Flooded with news stories and constituent calls from Americans losing their health care plans, a bipartisan group of lawmakers have proposed seemingly easy solutions that they say will allow everyone keep their existing insurance coverage. On Friday, the House will consider such a measure, spearheaded by Rep. Fred Upton (R-MI). Several Democrats in vulnerable districts are expected to back the effort. On Tuesday, even Bill Clinton threw his support behind the change and Sen. Dianne Feinstein (D-CA) said she would vote for similar legislation being introduced in the Senate by Mary Landrieu (D-LA).
But lawmakers who have fought for years to enact a law that expands health care coverage to sick people, overcame almost insurmountable legislative hurdles, and survived a constitutional challenge before the Supreme Court, should be wary of supporting measures that undermine key consumer protections for millions of Americans and increase costs for millions more.
The truth is, letting everyone in the individual health care market maintain their existing coverage would have real consequences for health care reform.
Upton’s legislation, and other proposals like it, would allow health insurers that issued individual market plans as of Jan. 1, 2013 to continue selling their policies through 2014 to current and new enrollees. The policies would not have to meet health care reform’s new consumer protections, meaning that the issuer will still be free to deny coverage to people with pre-existing conditions, offer skimpy policies that lack essential health benefits or drop coverage altogether.
Insurers will market these policies to young and healthy enrollees at cheaper rates, keeping this population out of the exchanges. The new marketplaces, will consequently attract sicker enrollees who need to use the coverage they purchase, thus significantly increasing premiums. Insurers may be moved to reassess their rates for 2014 and will likely raise costs for 2015 — the new rates would be revealed in the fall of 2014, in the midst of the midterm elections. Federal spending on subsidies would also increase to keep pace with the cost of coverage.
(Incidentally, Landrieu’s companion legislation requires insurers to continue policies indefinitely but does not appear to allow for new enrollees.)
It’s hard to quantify the damage. But keeping young and healthy people out of the exchanges for even a year sets a dangerous precedent and represents a huge step backwards. On the eve of implementing hard fought reforms, lawmakers are essentially considering re-segregating the health care market: healthy uninsured individuals without an offer of employer-sponsored coverage, Medicare or Medicaid will be lured away into subprime policies that include few consumer protections (and probably won’t be there for them should they fall ill); sicker people will find themselves in exchanges that resemble high-risk insurance pools, paying ever-more for coverage.
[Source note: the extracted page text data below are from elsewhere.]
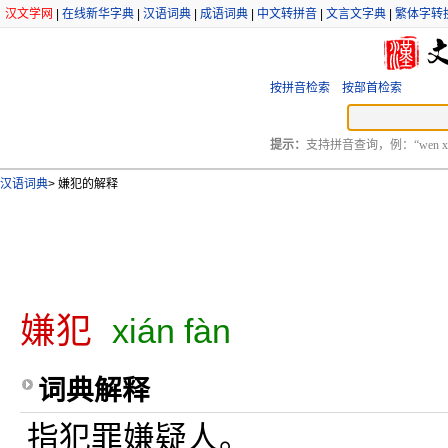
汉文学网
|
在线新华字典
|
汉语词典
|
成语词典
|
中文转拼音
|
文言文字典
|
繁体字转
按拼音检索
按部首检索
提示：
支持拼音查询，例：“wen xu
汉语词典
>
嫌犯的解释
嫌犯
xián fàn
词典解释
指犯罪嫌疑人。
“[W]hile the Upton bill would extend the availability of non-ACA-compliant plans only through 2014, there would be pressure next summer and fall to then extend the availability of these plans through 2015 or (more likely) permanently,” Sarah Lueck observes in a new analysis for the Center for Budget and Policy Priorities. “That would permanently raise premiums in marketplace plans, further discouraging healthy people from enrolling and threatening the marketplaces’ long-term viability.”
And though there may be some more modest fixes that would provide relief during this transition period, there is no silver bullet that would retain the old plans without disrupting the new policies. For instance, lawmakers could prohibit insurers from sending deceptive and inaccurate cancellation notices that fail to mention other coverage options available in the exchange and simply push customers into other plans offered by the issuer. This would inform Americans about the law and help them search for more affordable coverage but wouldn’t necessarily allow you to keep the plan you have.
Insurers could also be required to extend existing plans for a several months — providing beneficiaries more time to find health coverage through the exchanges — or receive narrow grandfather protections for policies on the market before Oct. 1. This too may have limited impact, since many issuers have already moved to terminate these plans, and could similarly undermine the balance of the risk pool within the exchange.
Ultimately, extending these plans is bad policy: they formed the backbone of the old broken health care system in which sick people were deemed uninsurable and too many healthy people went bankrupt once they became sick. The Affordable Care Act’s grandfather rules and the minimum standard benefit requirements came out of these experiences and frustrations. They establish a federal floor of consumer protection that prevents insurers from shifting the cost and risk of health care to the individual and puts an end to the kind of practices that plagued the consumer driven health care market for years.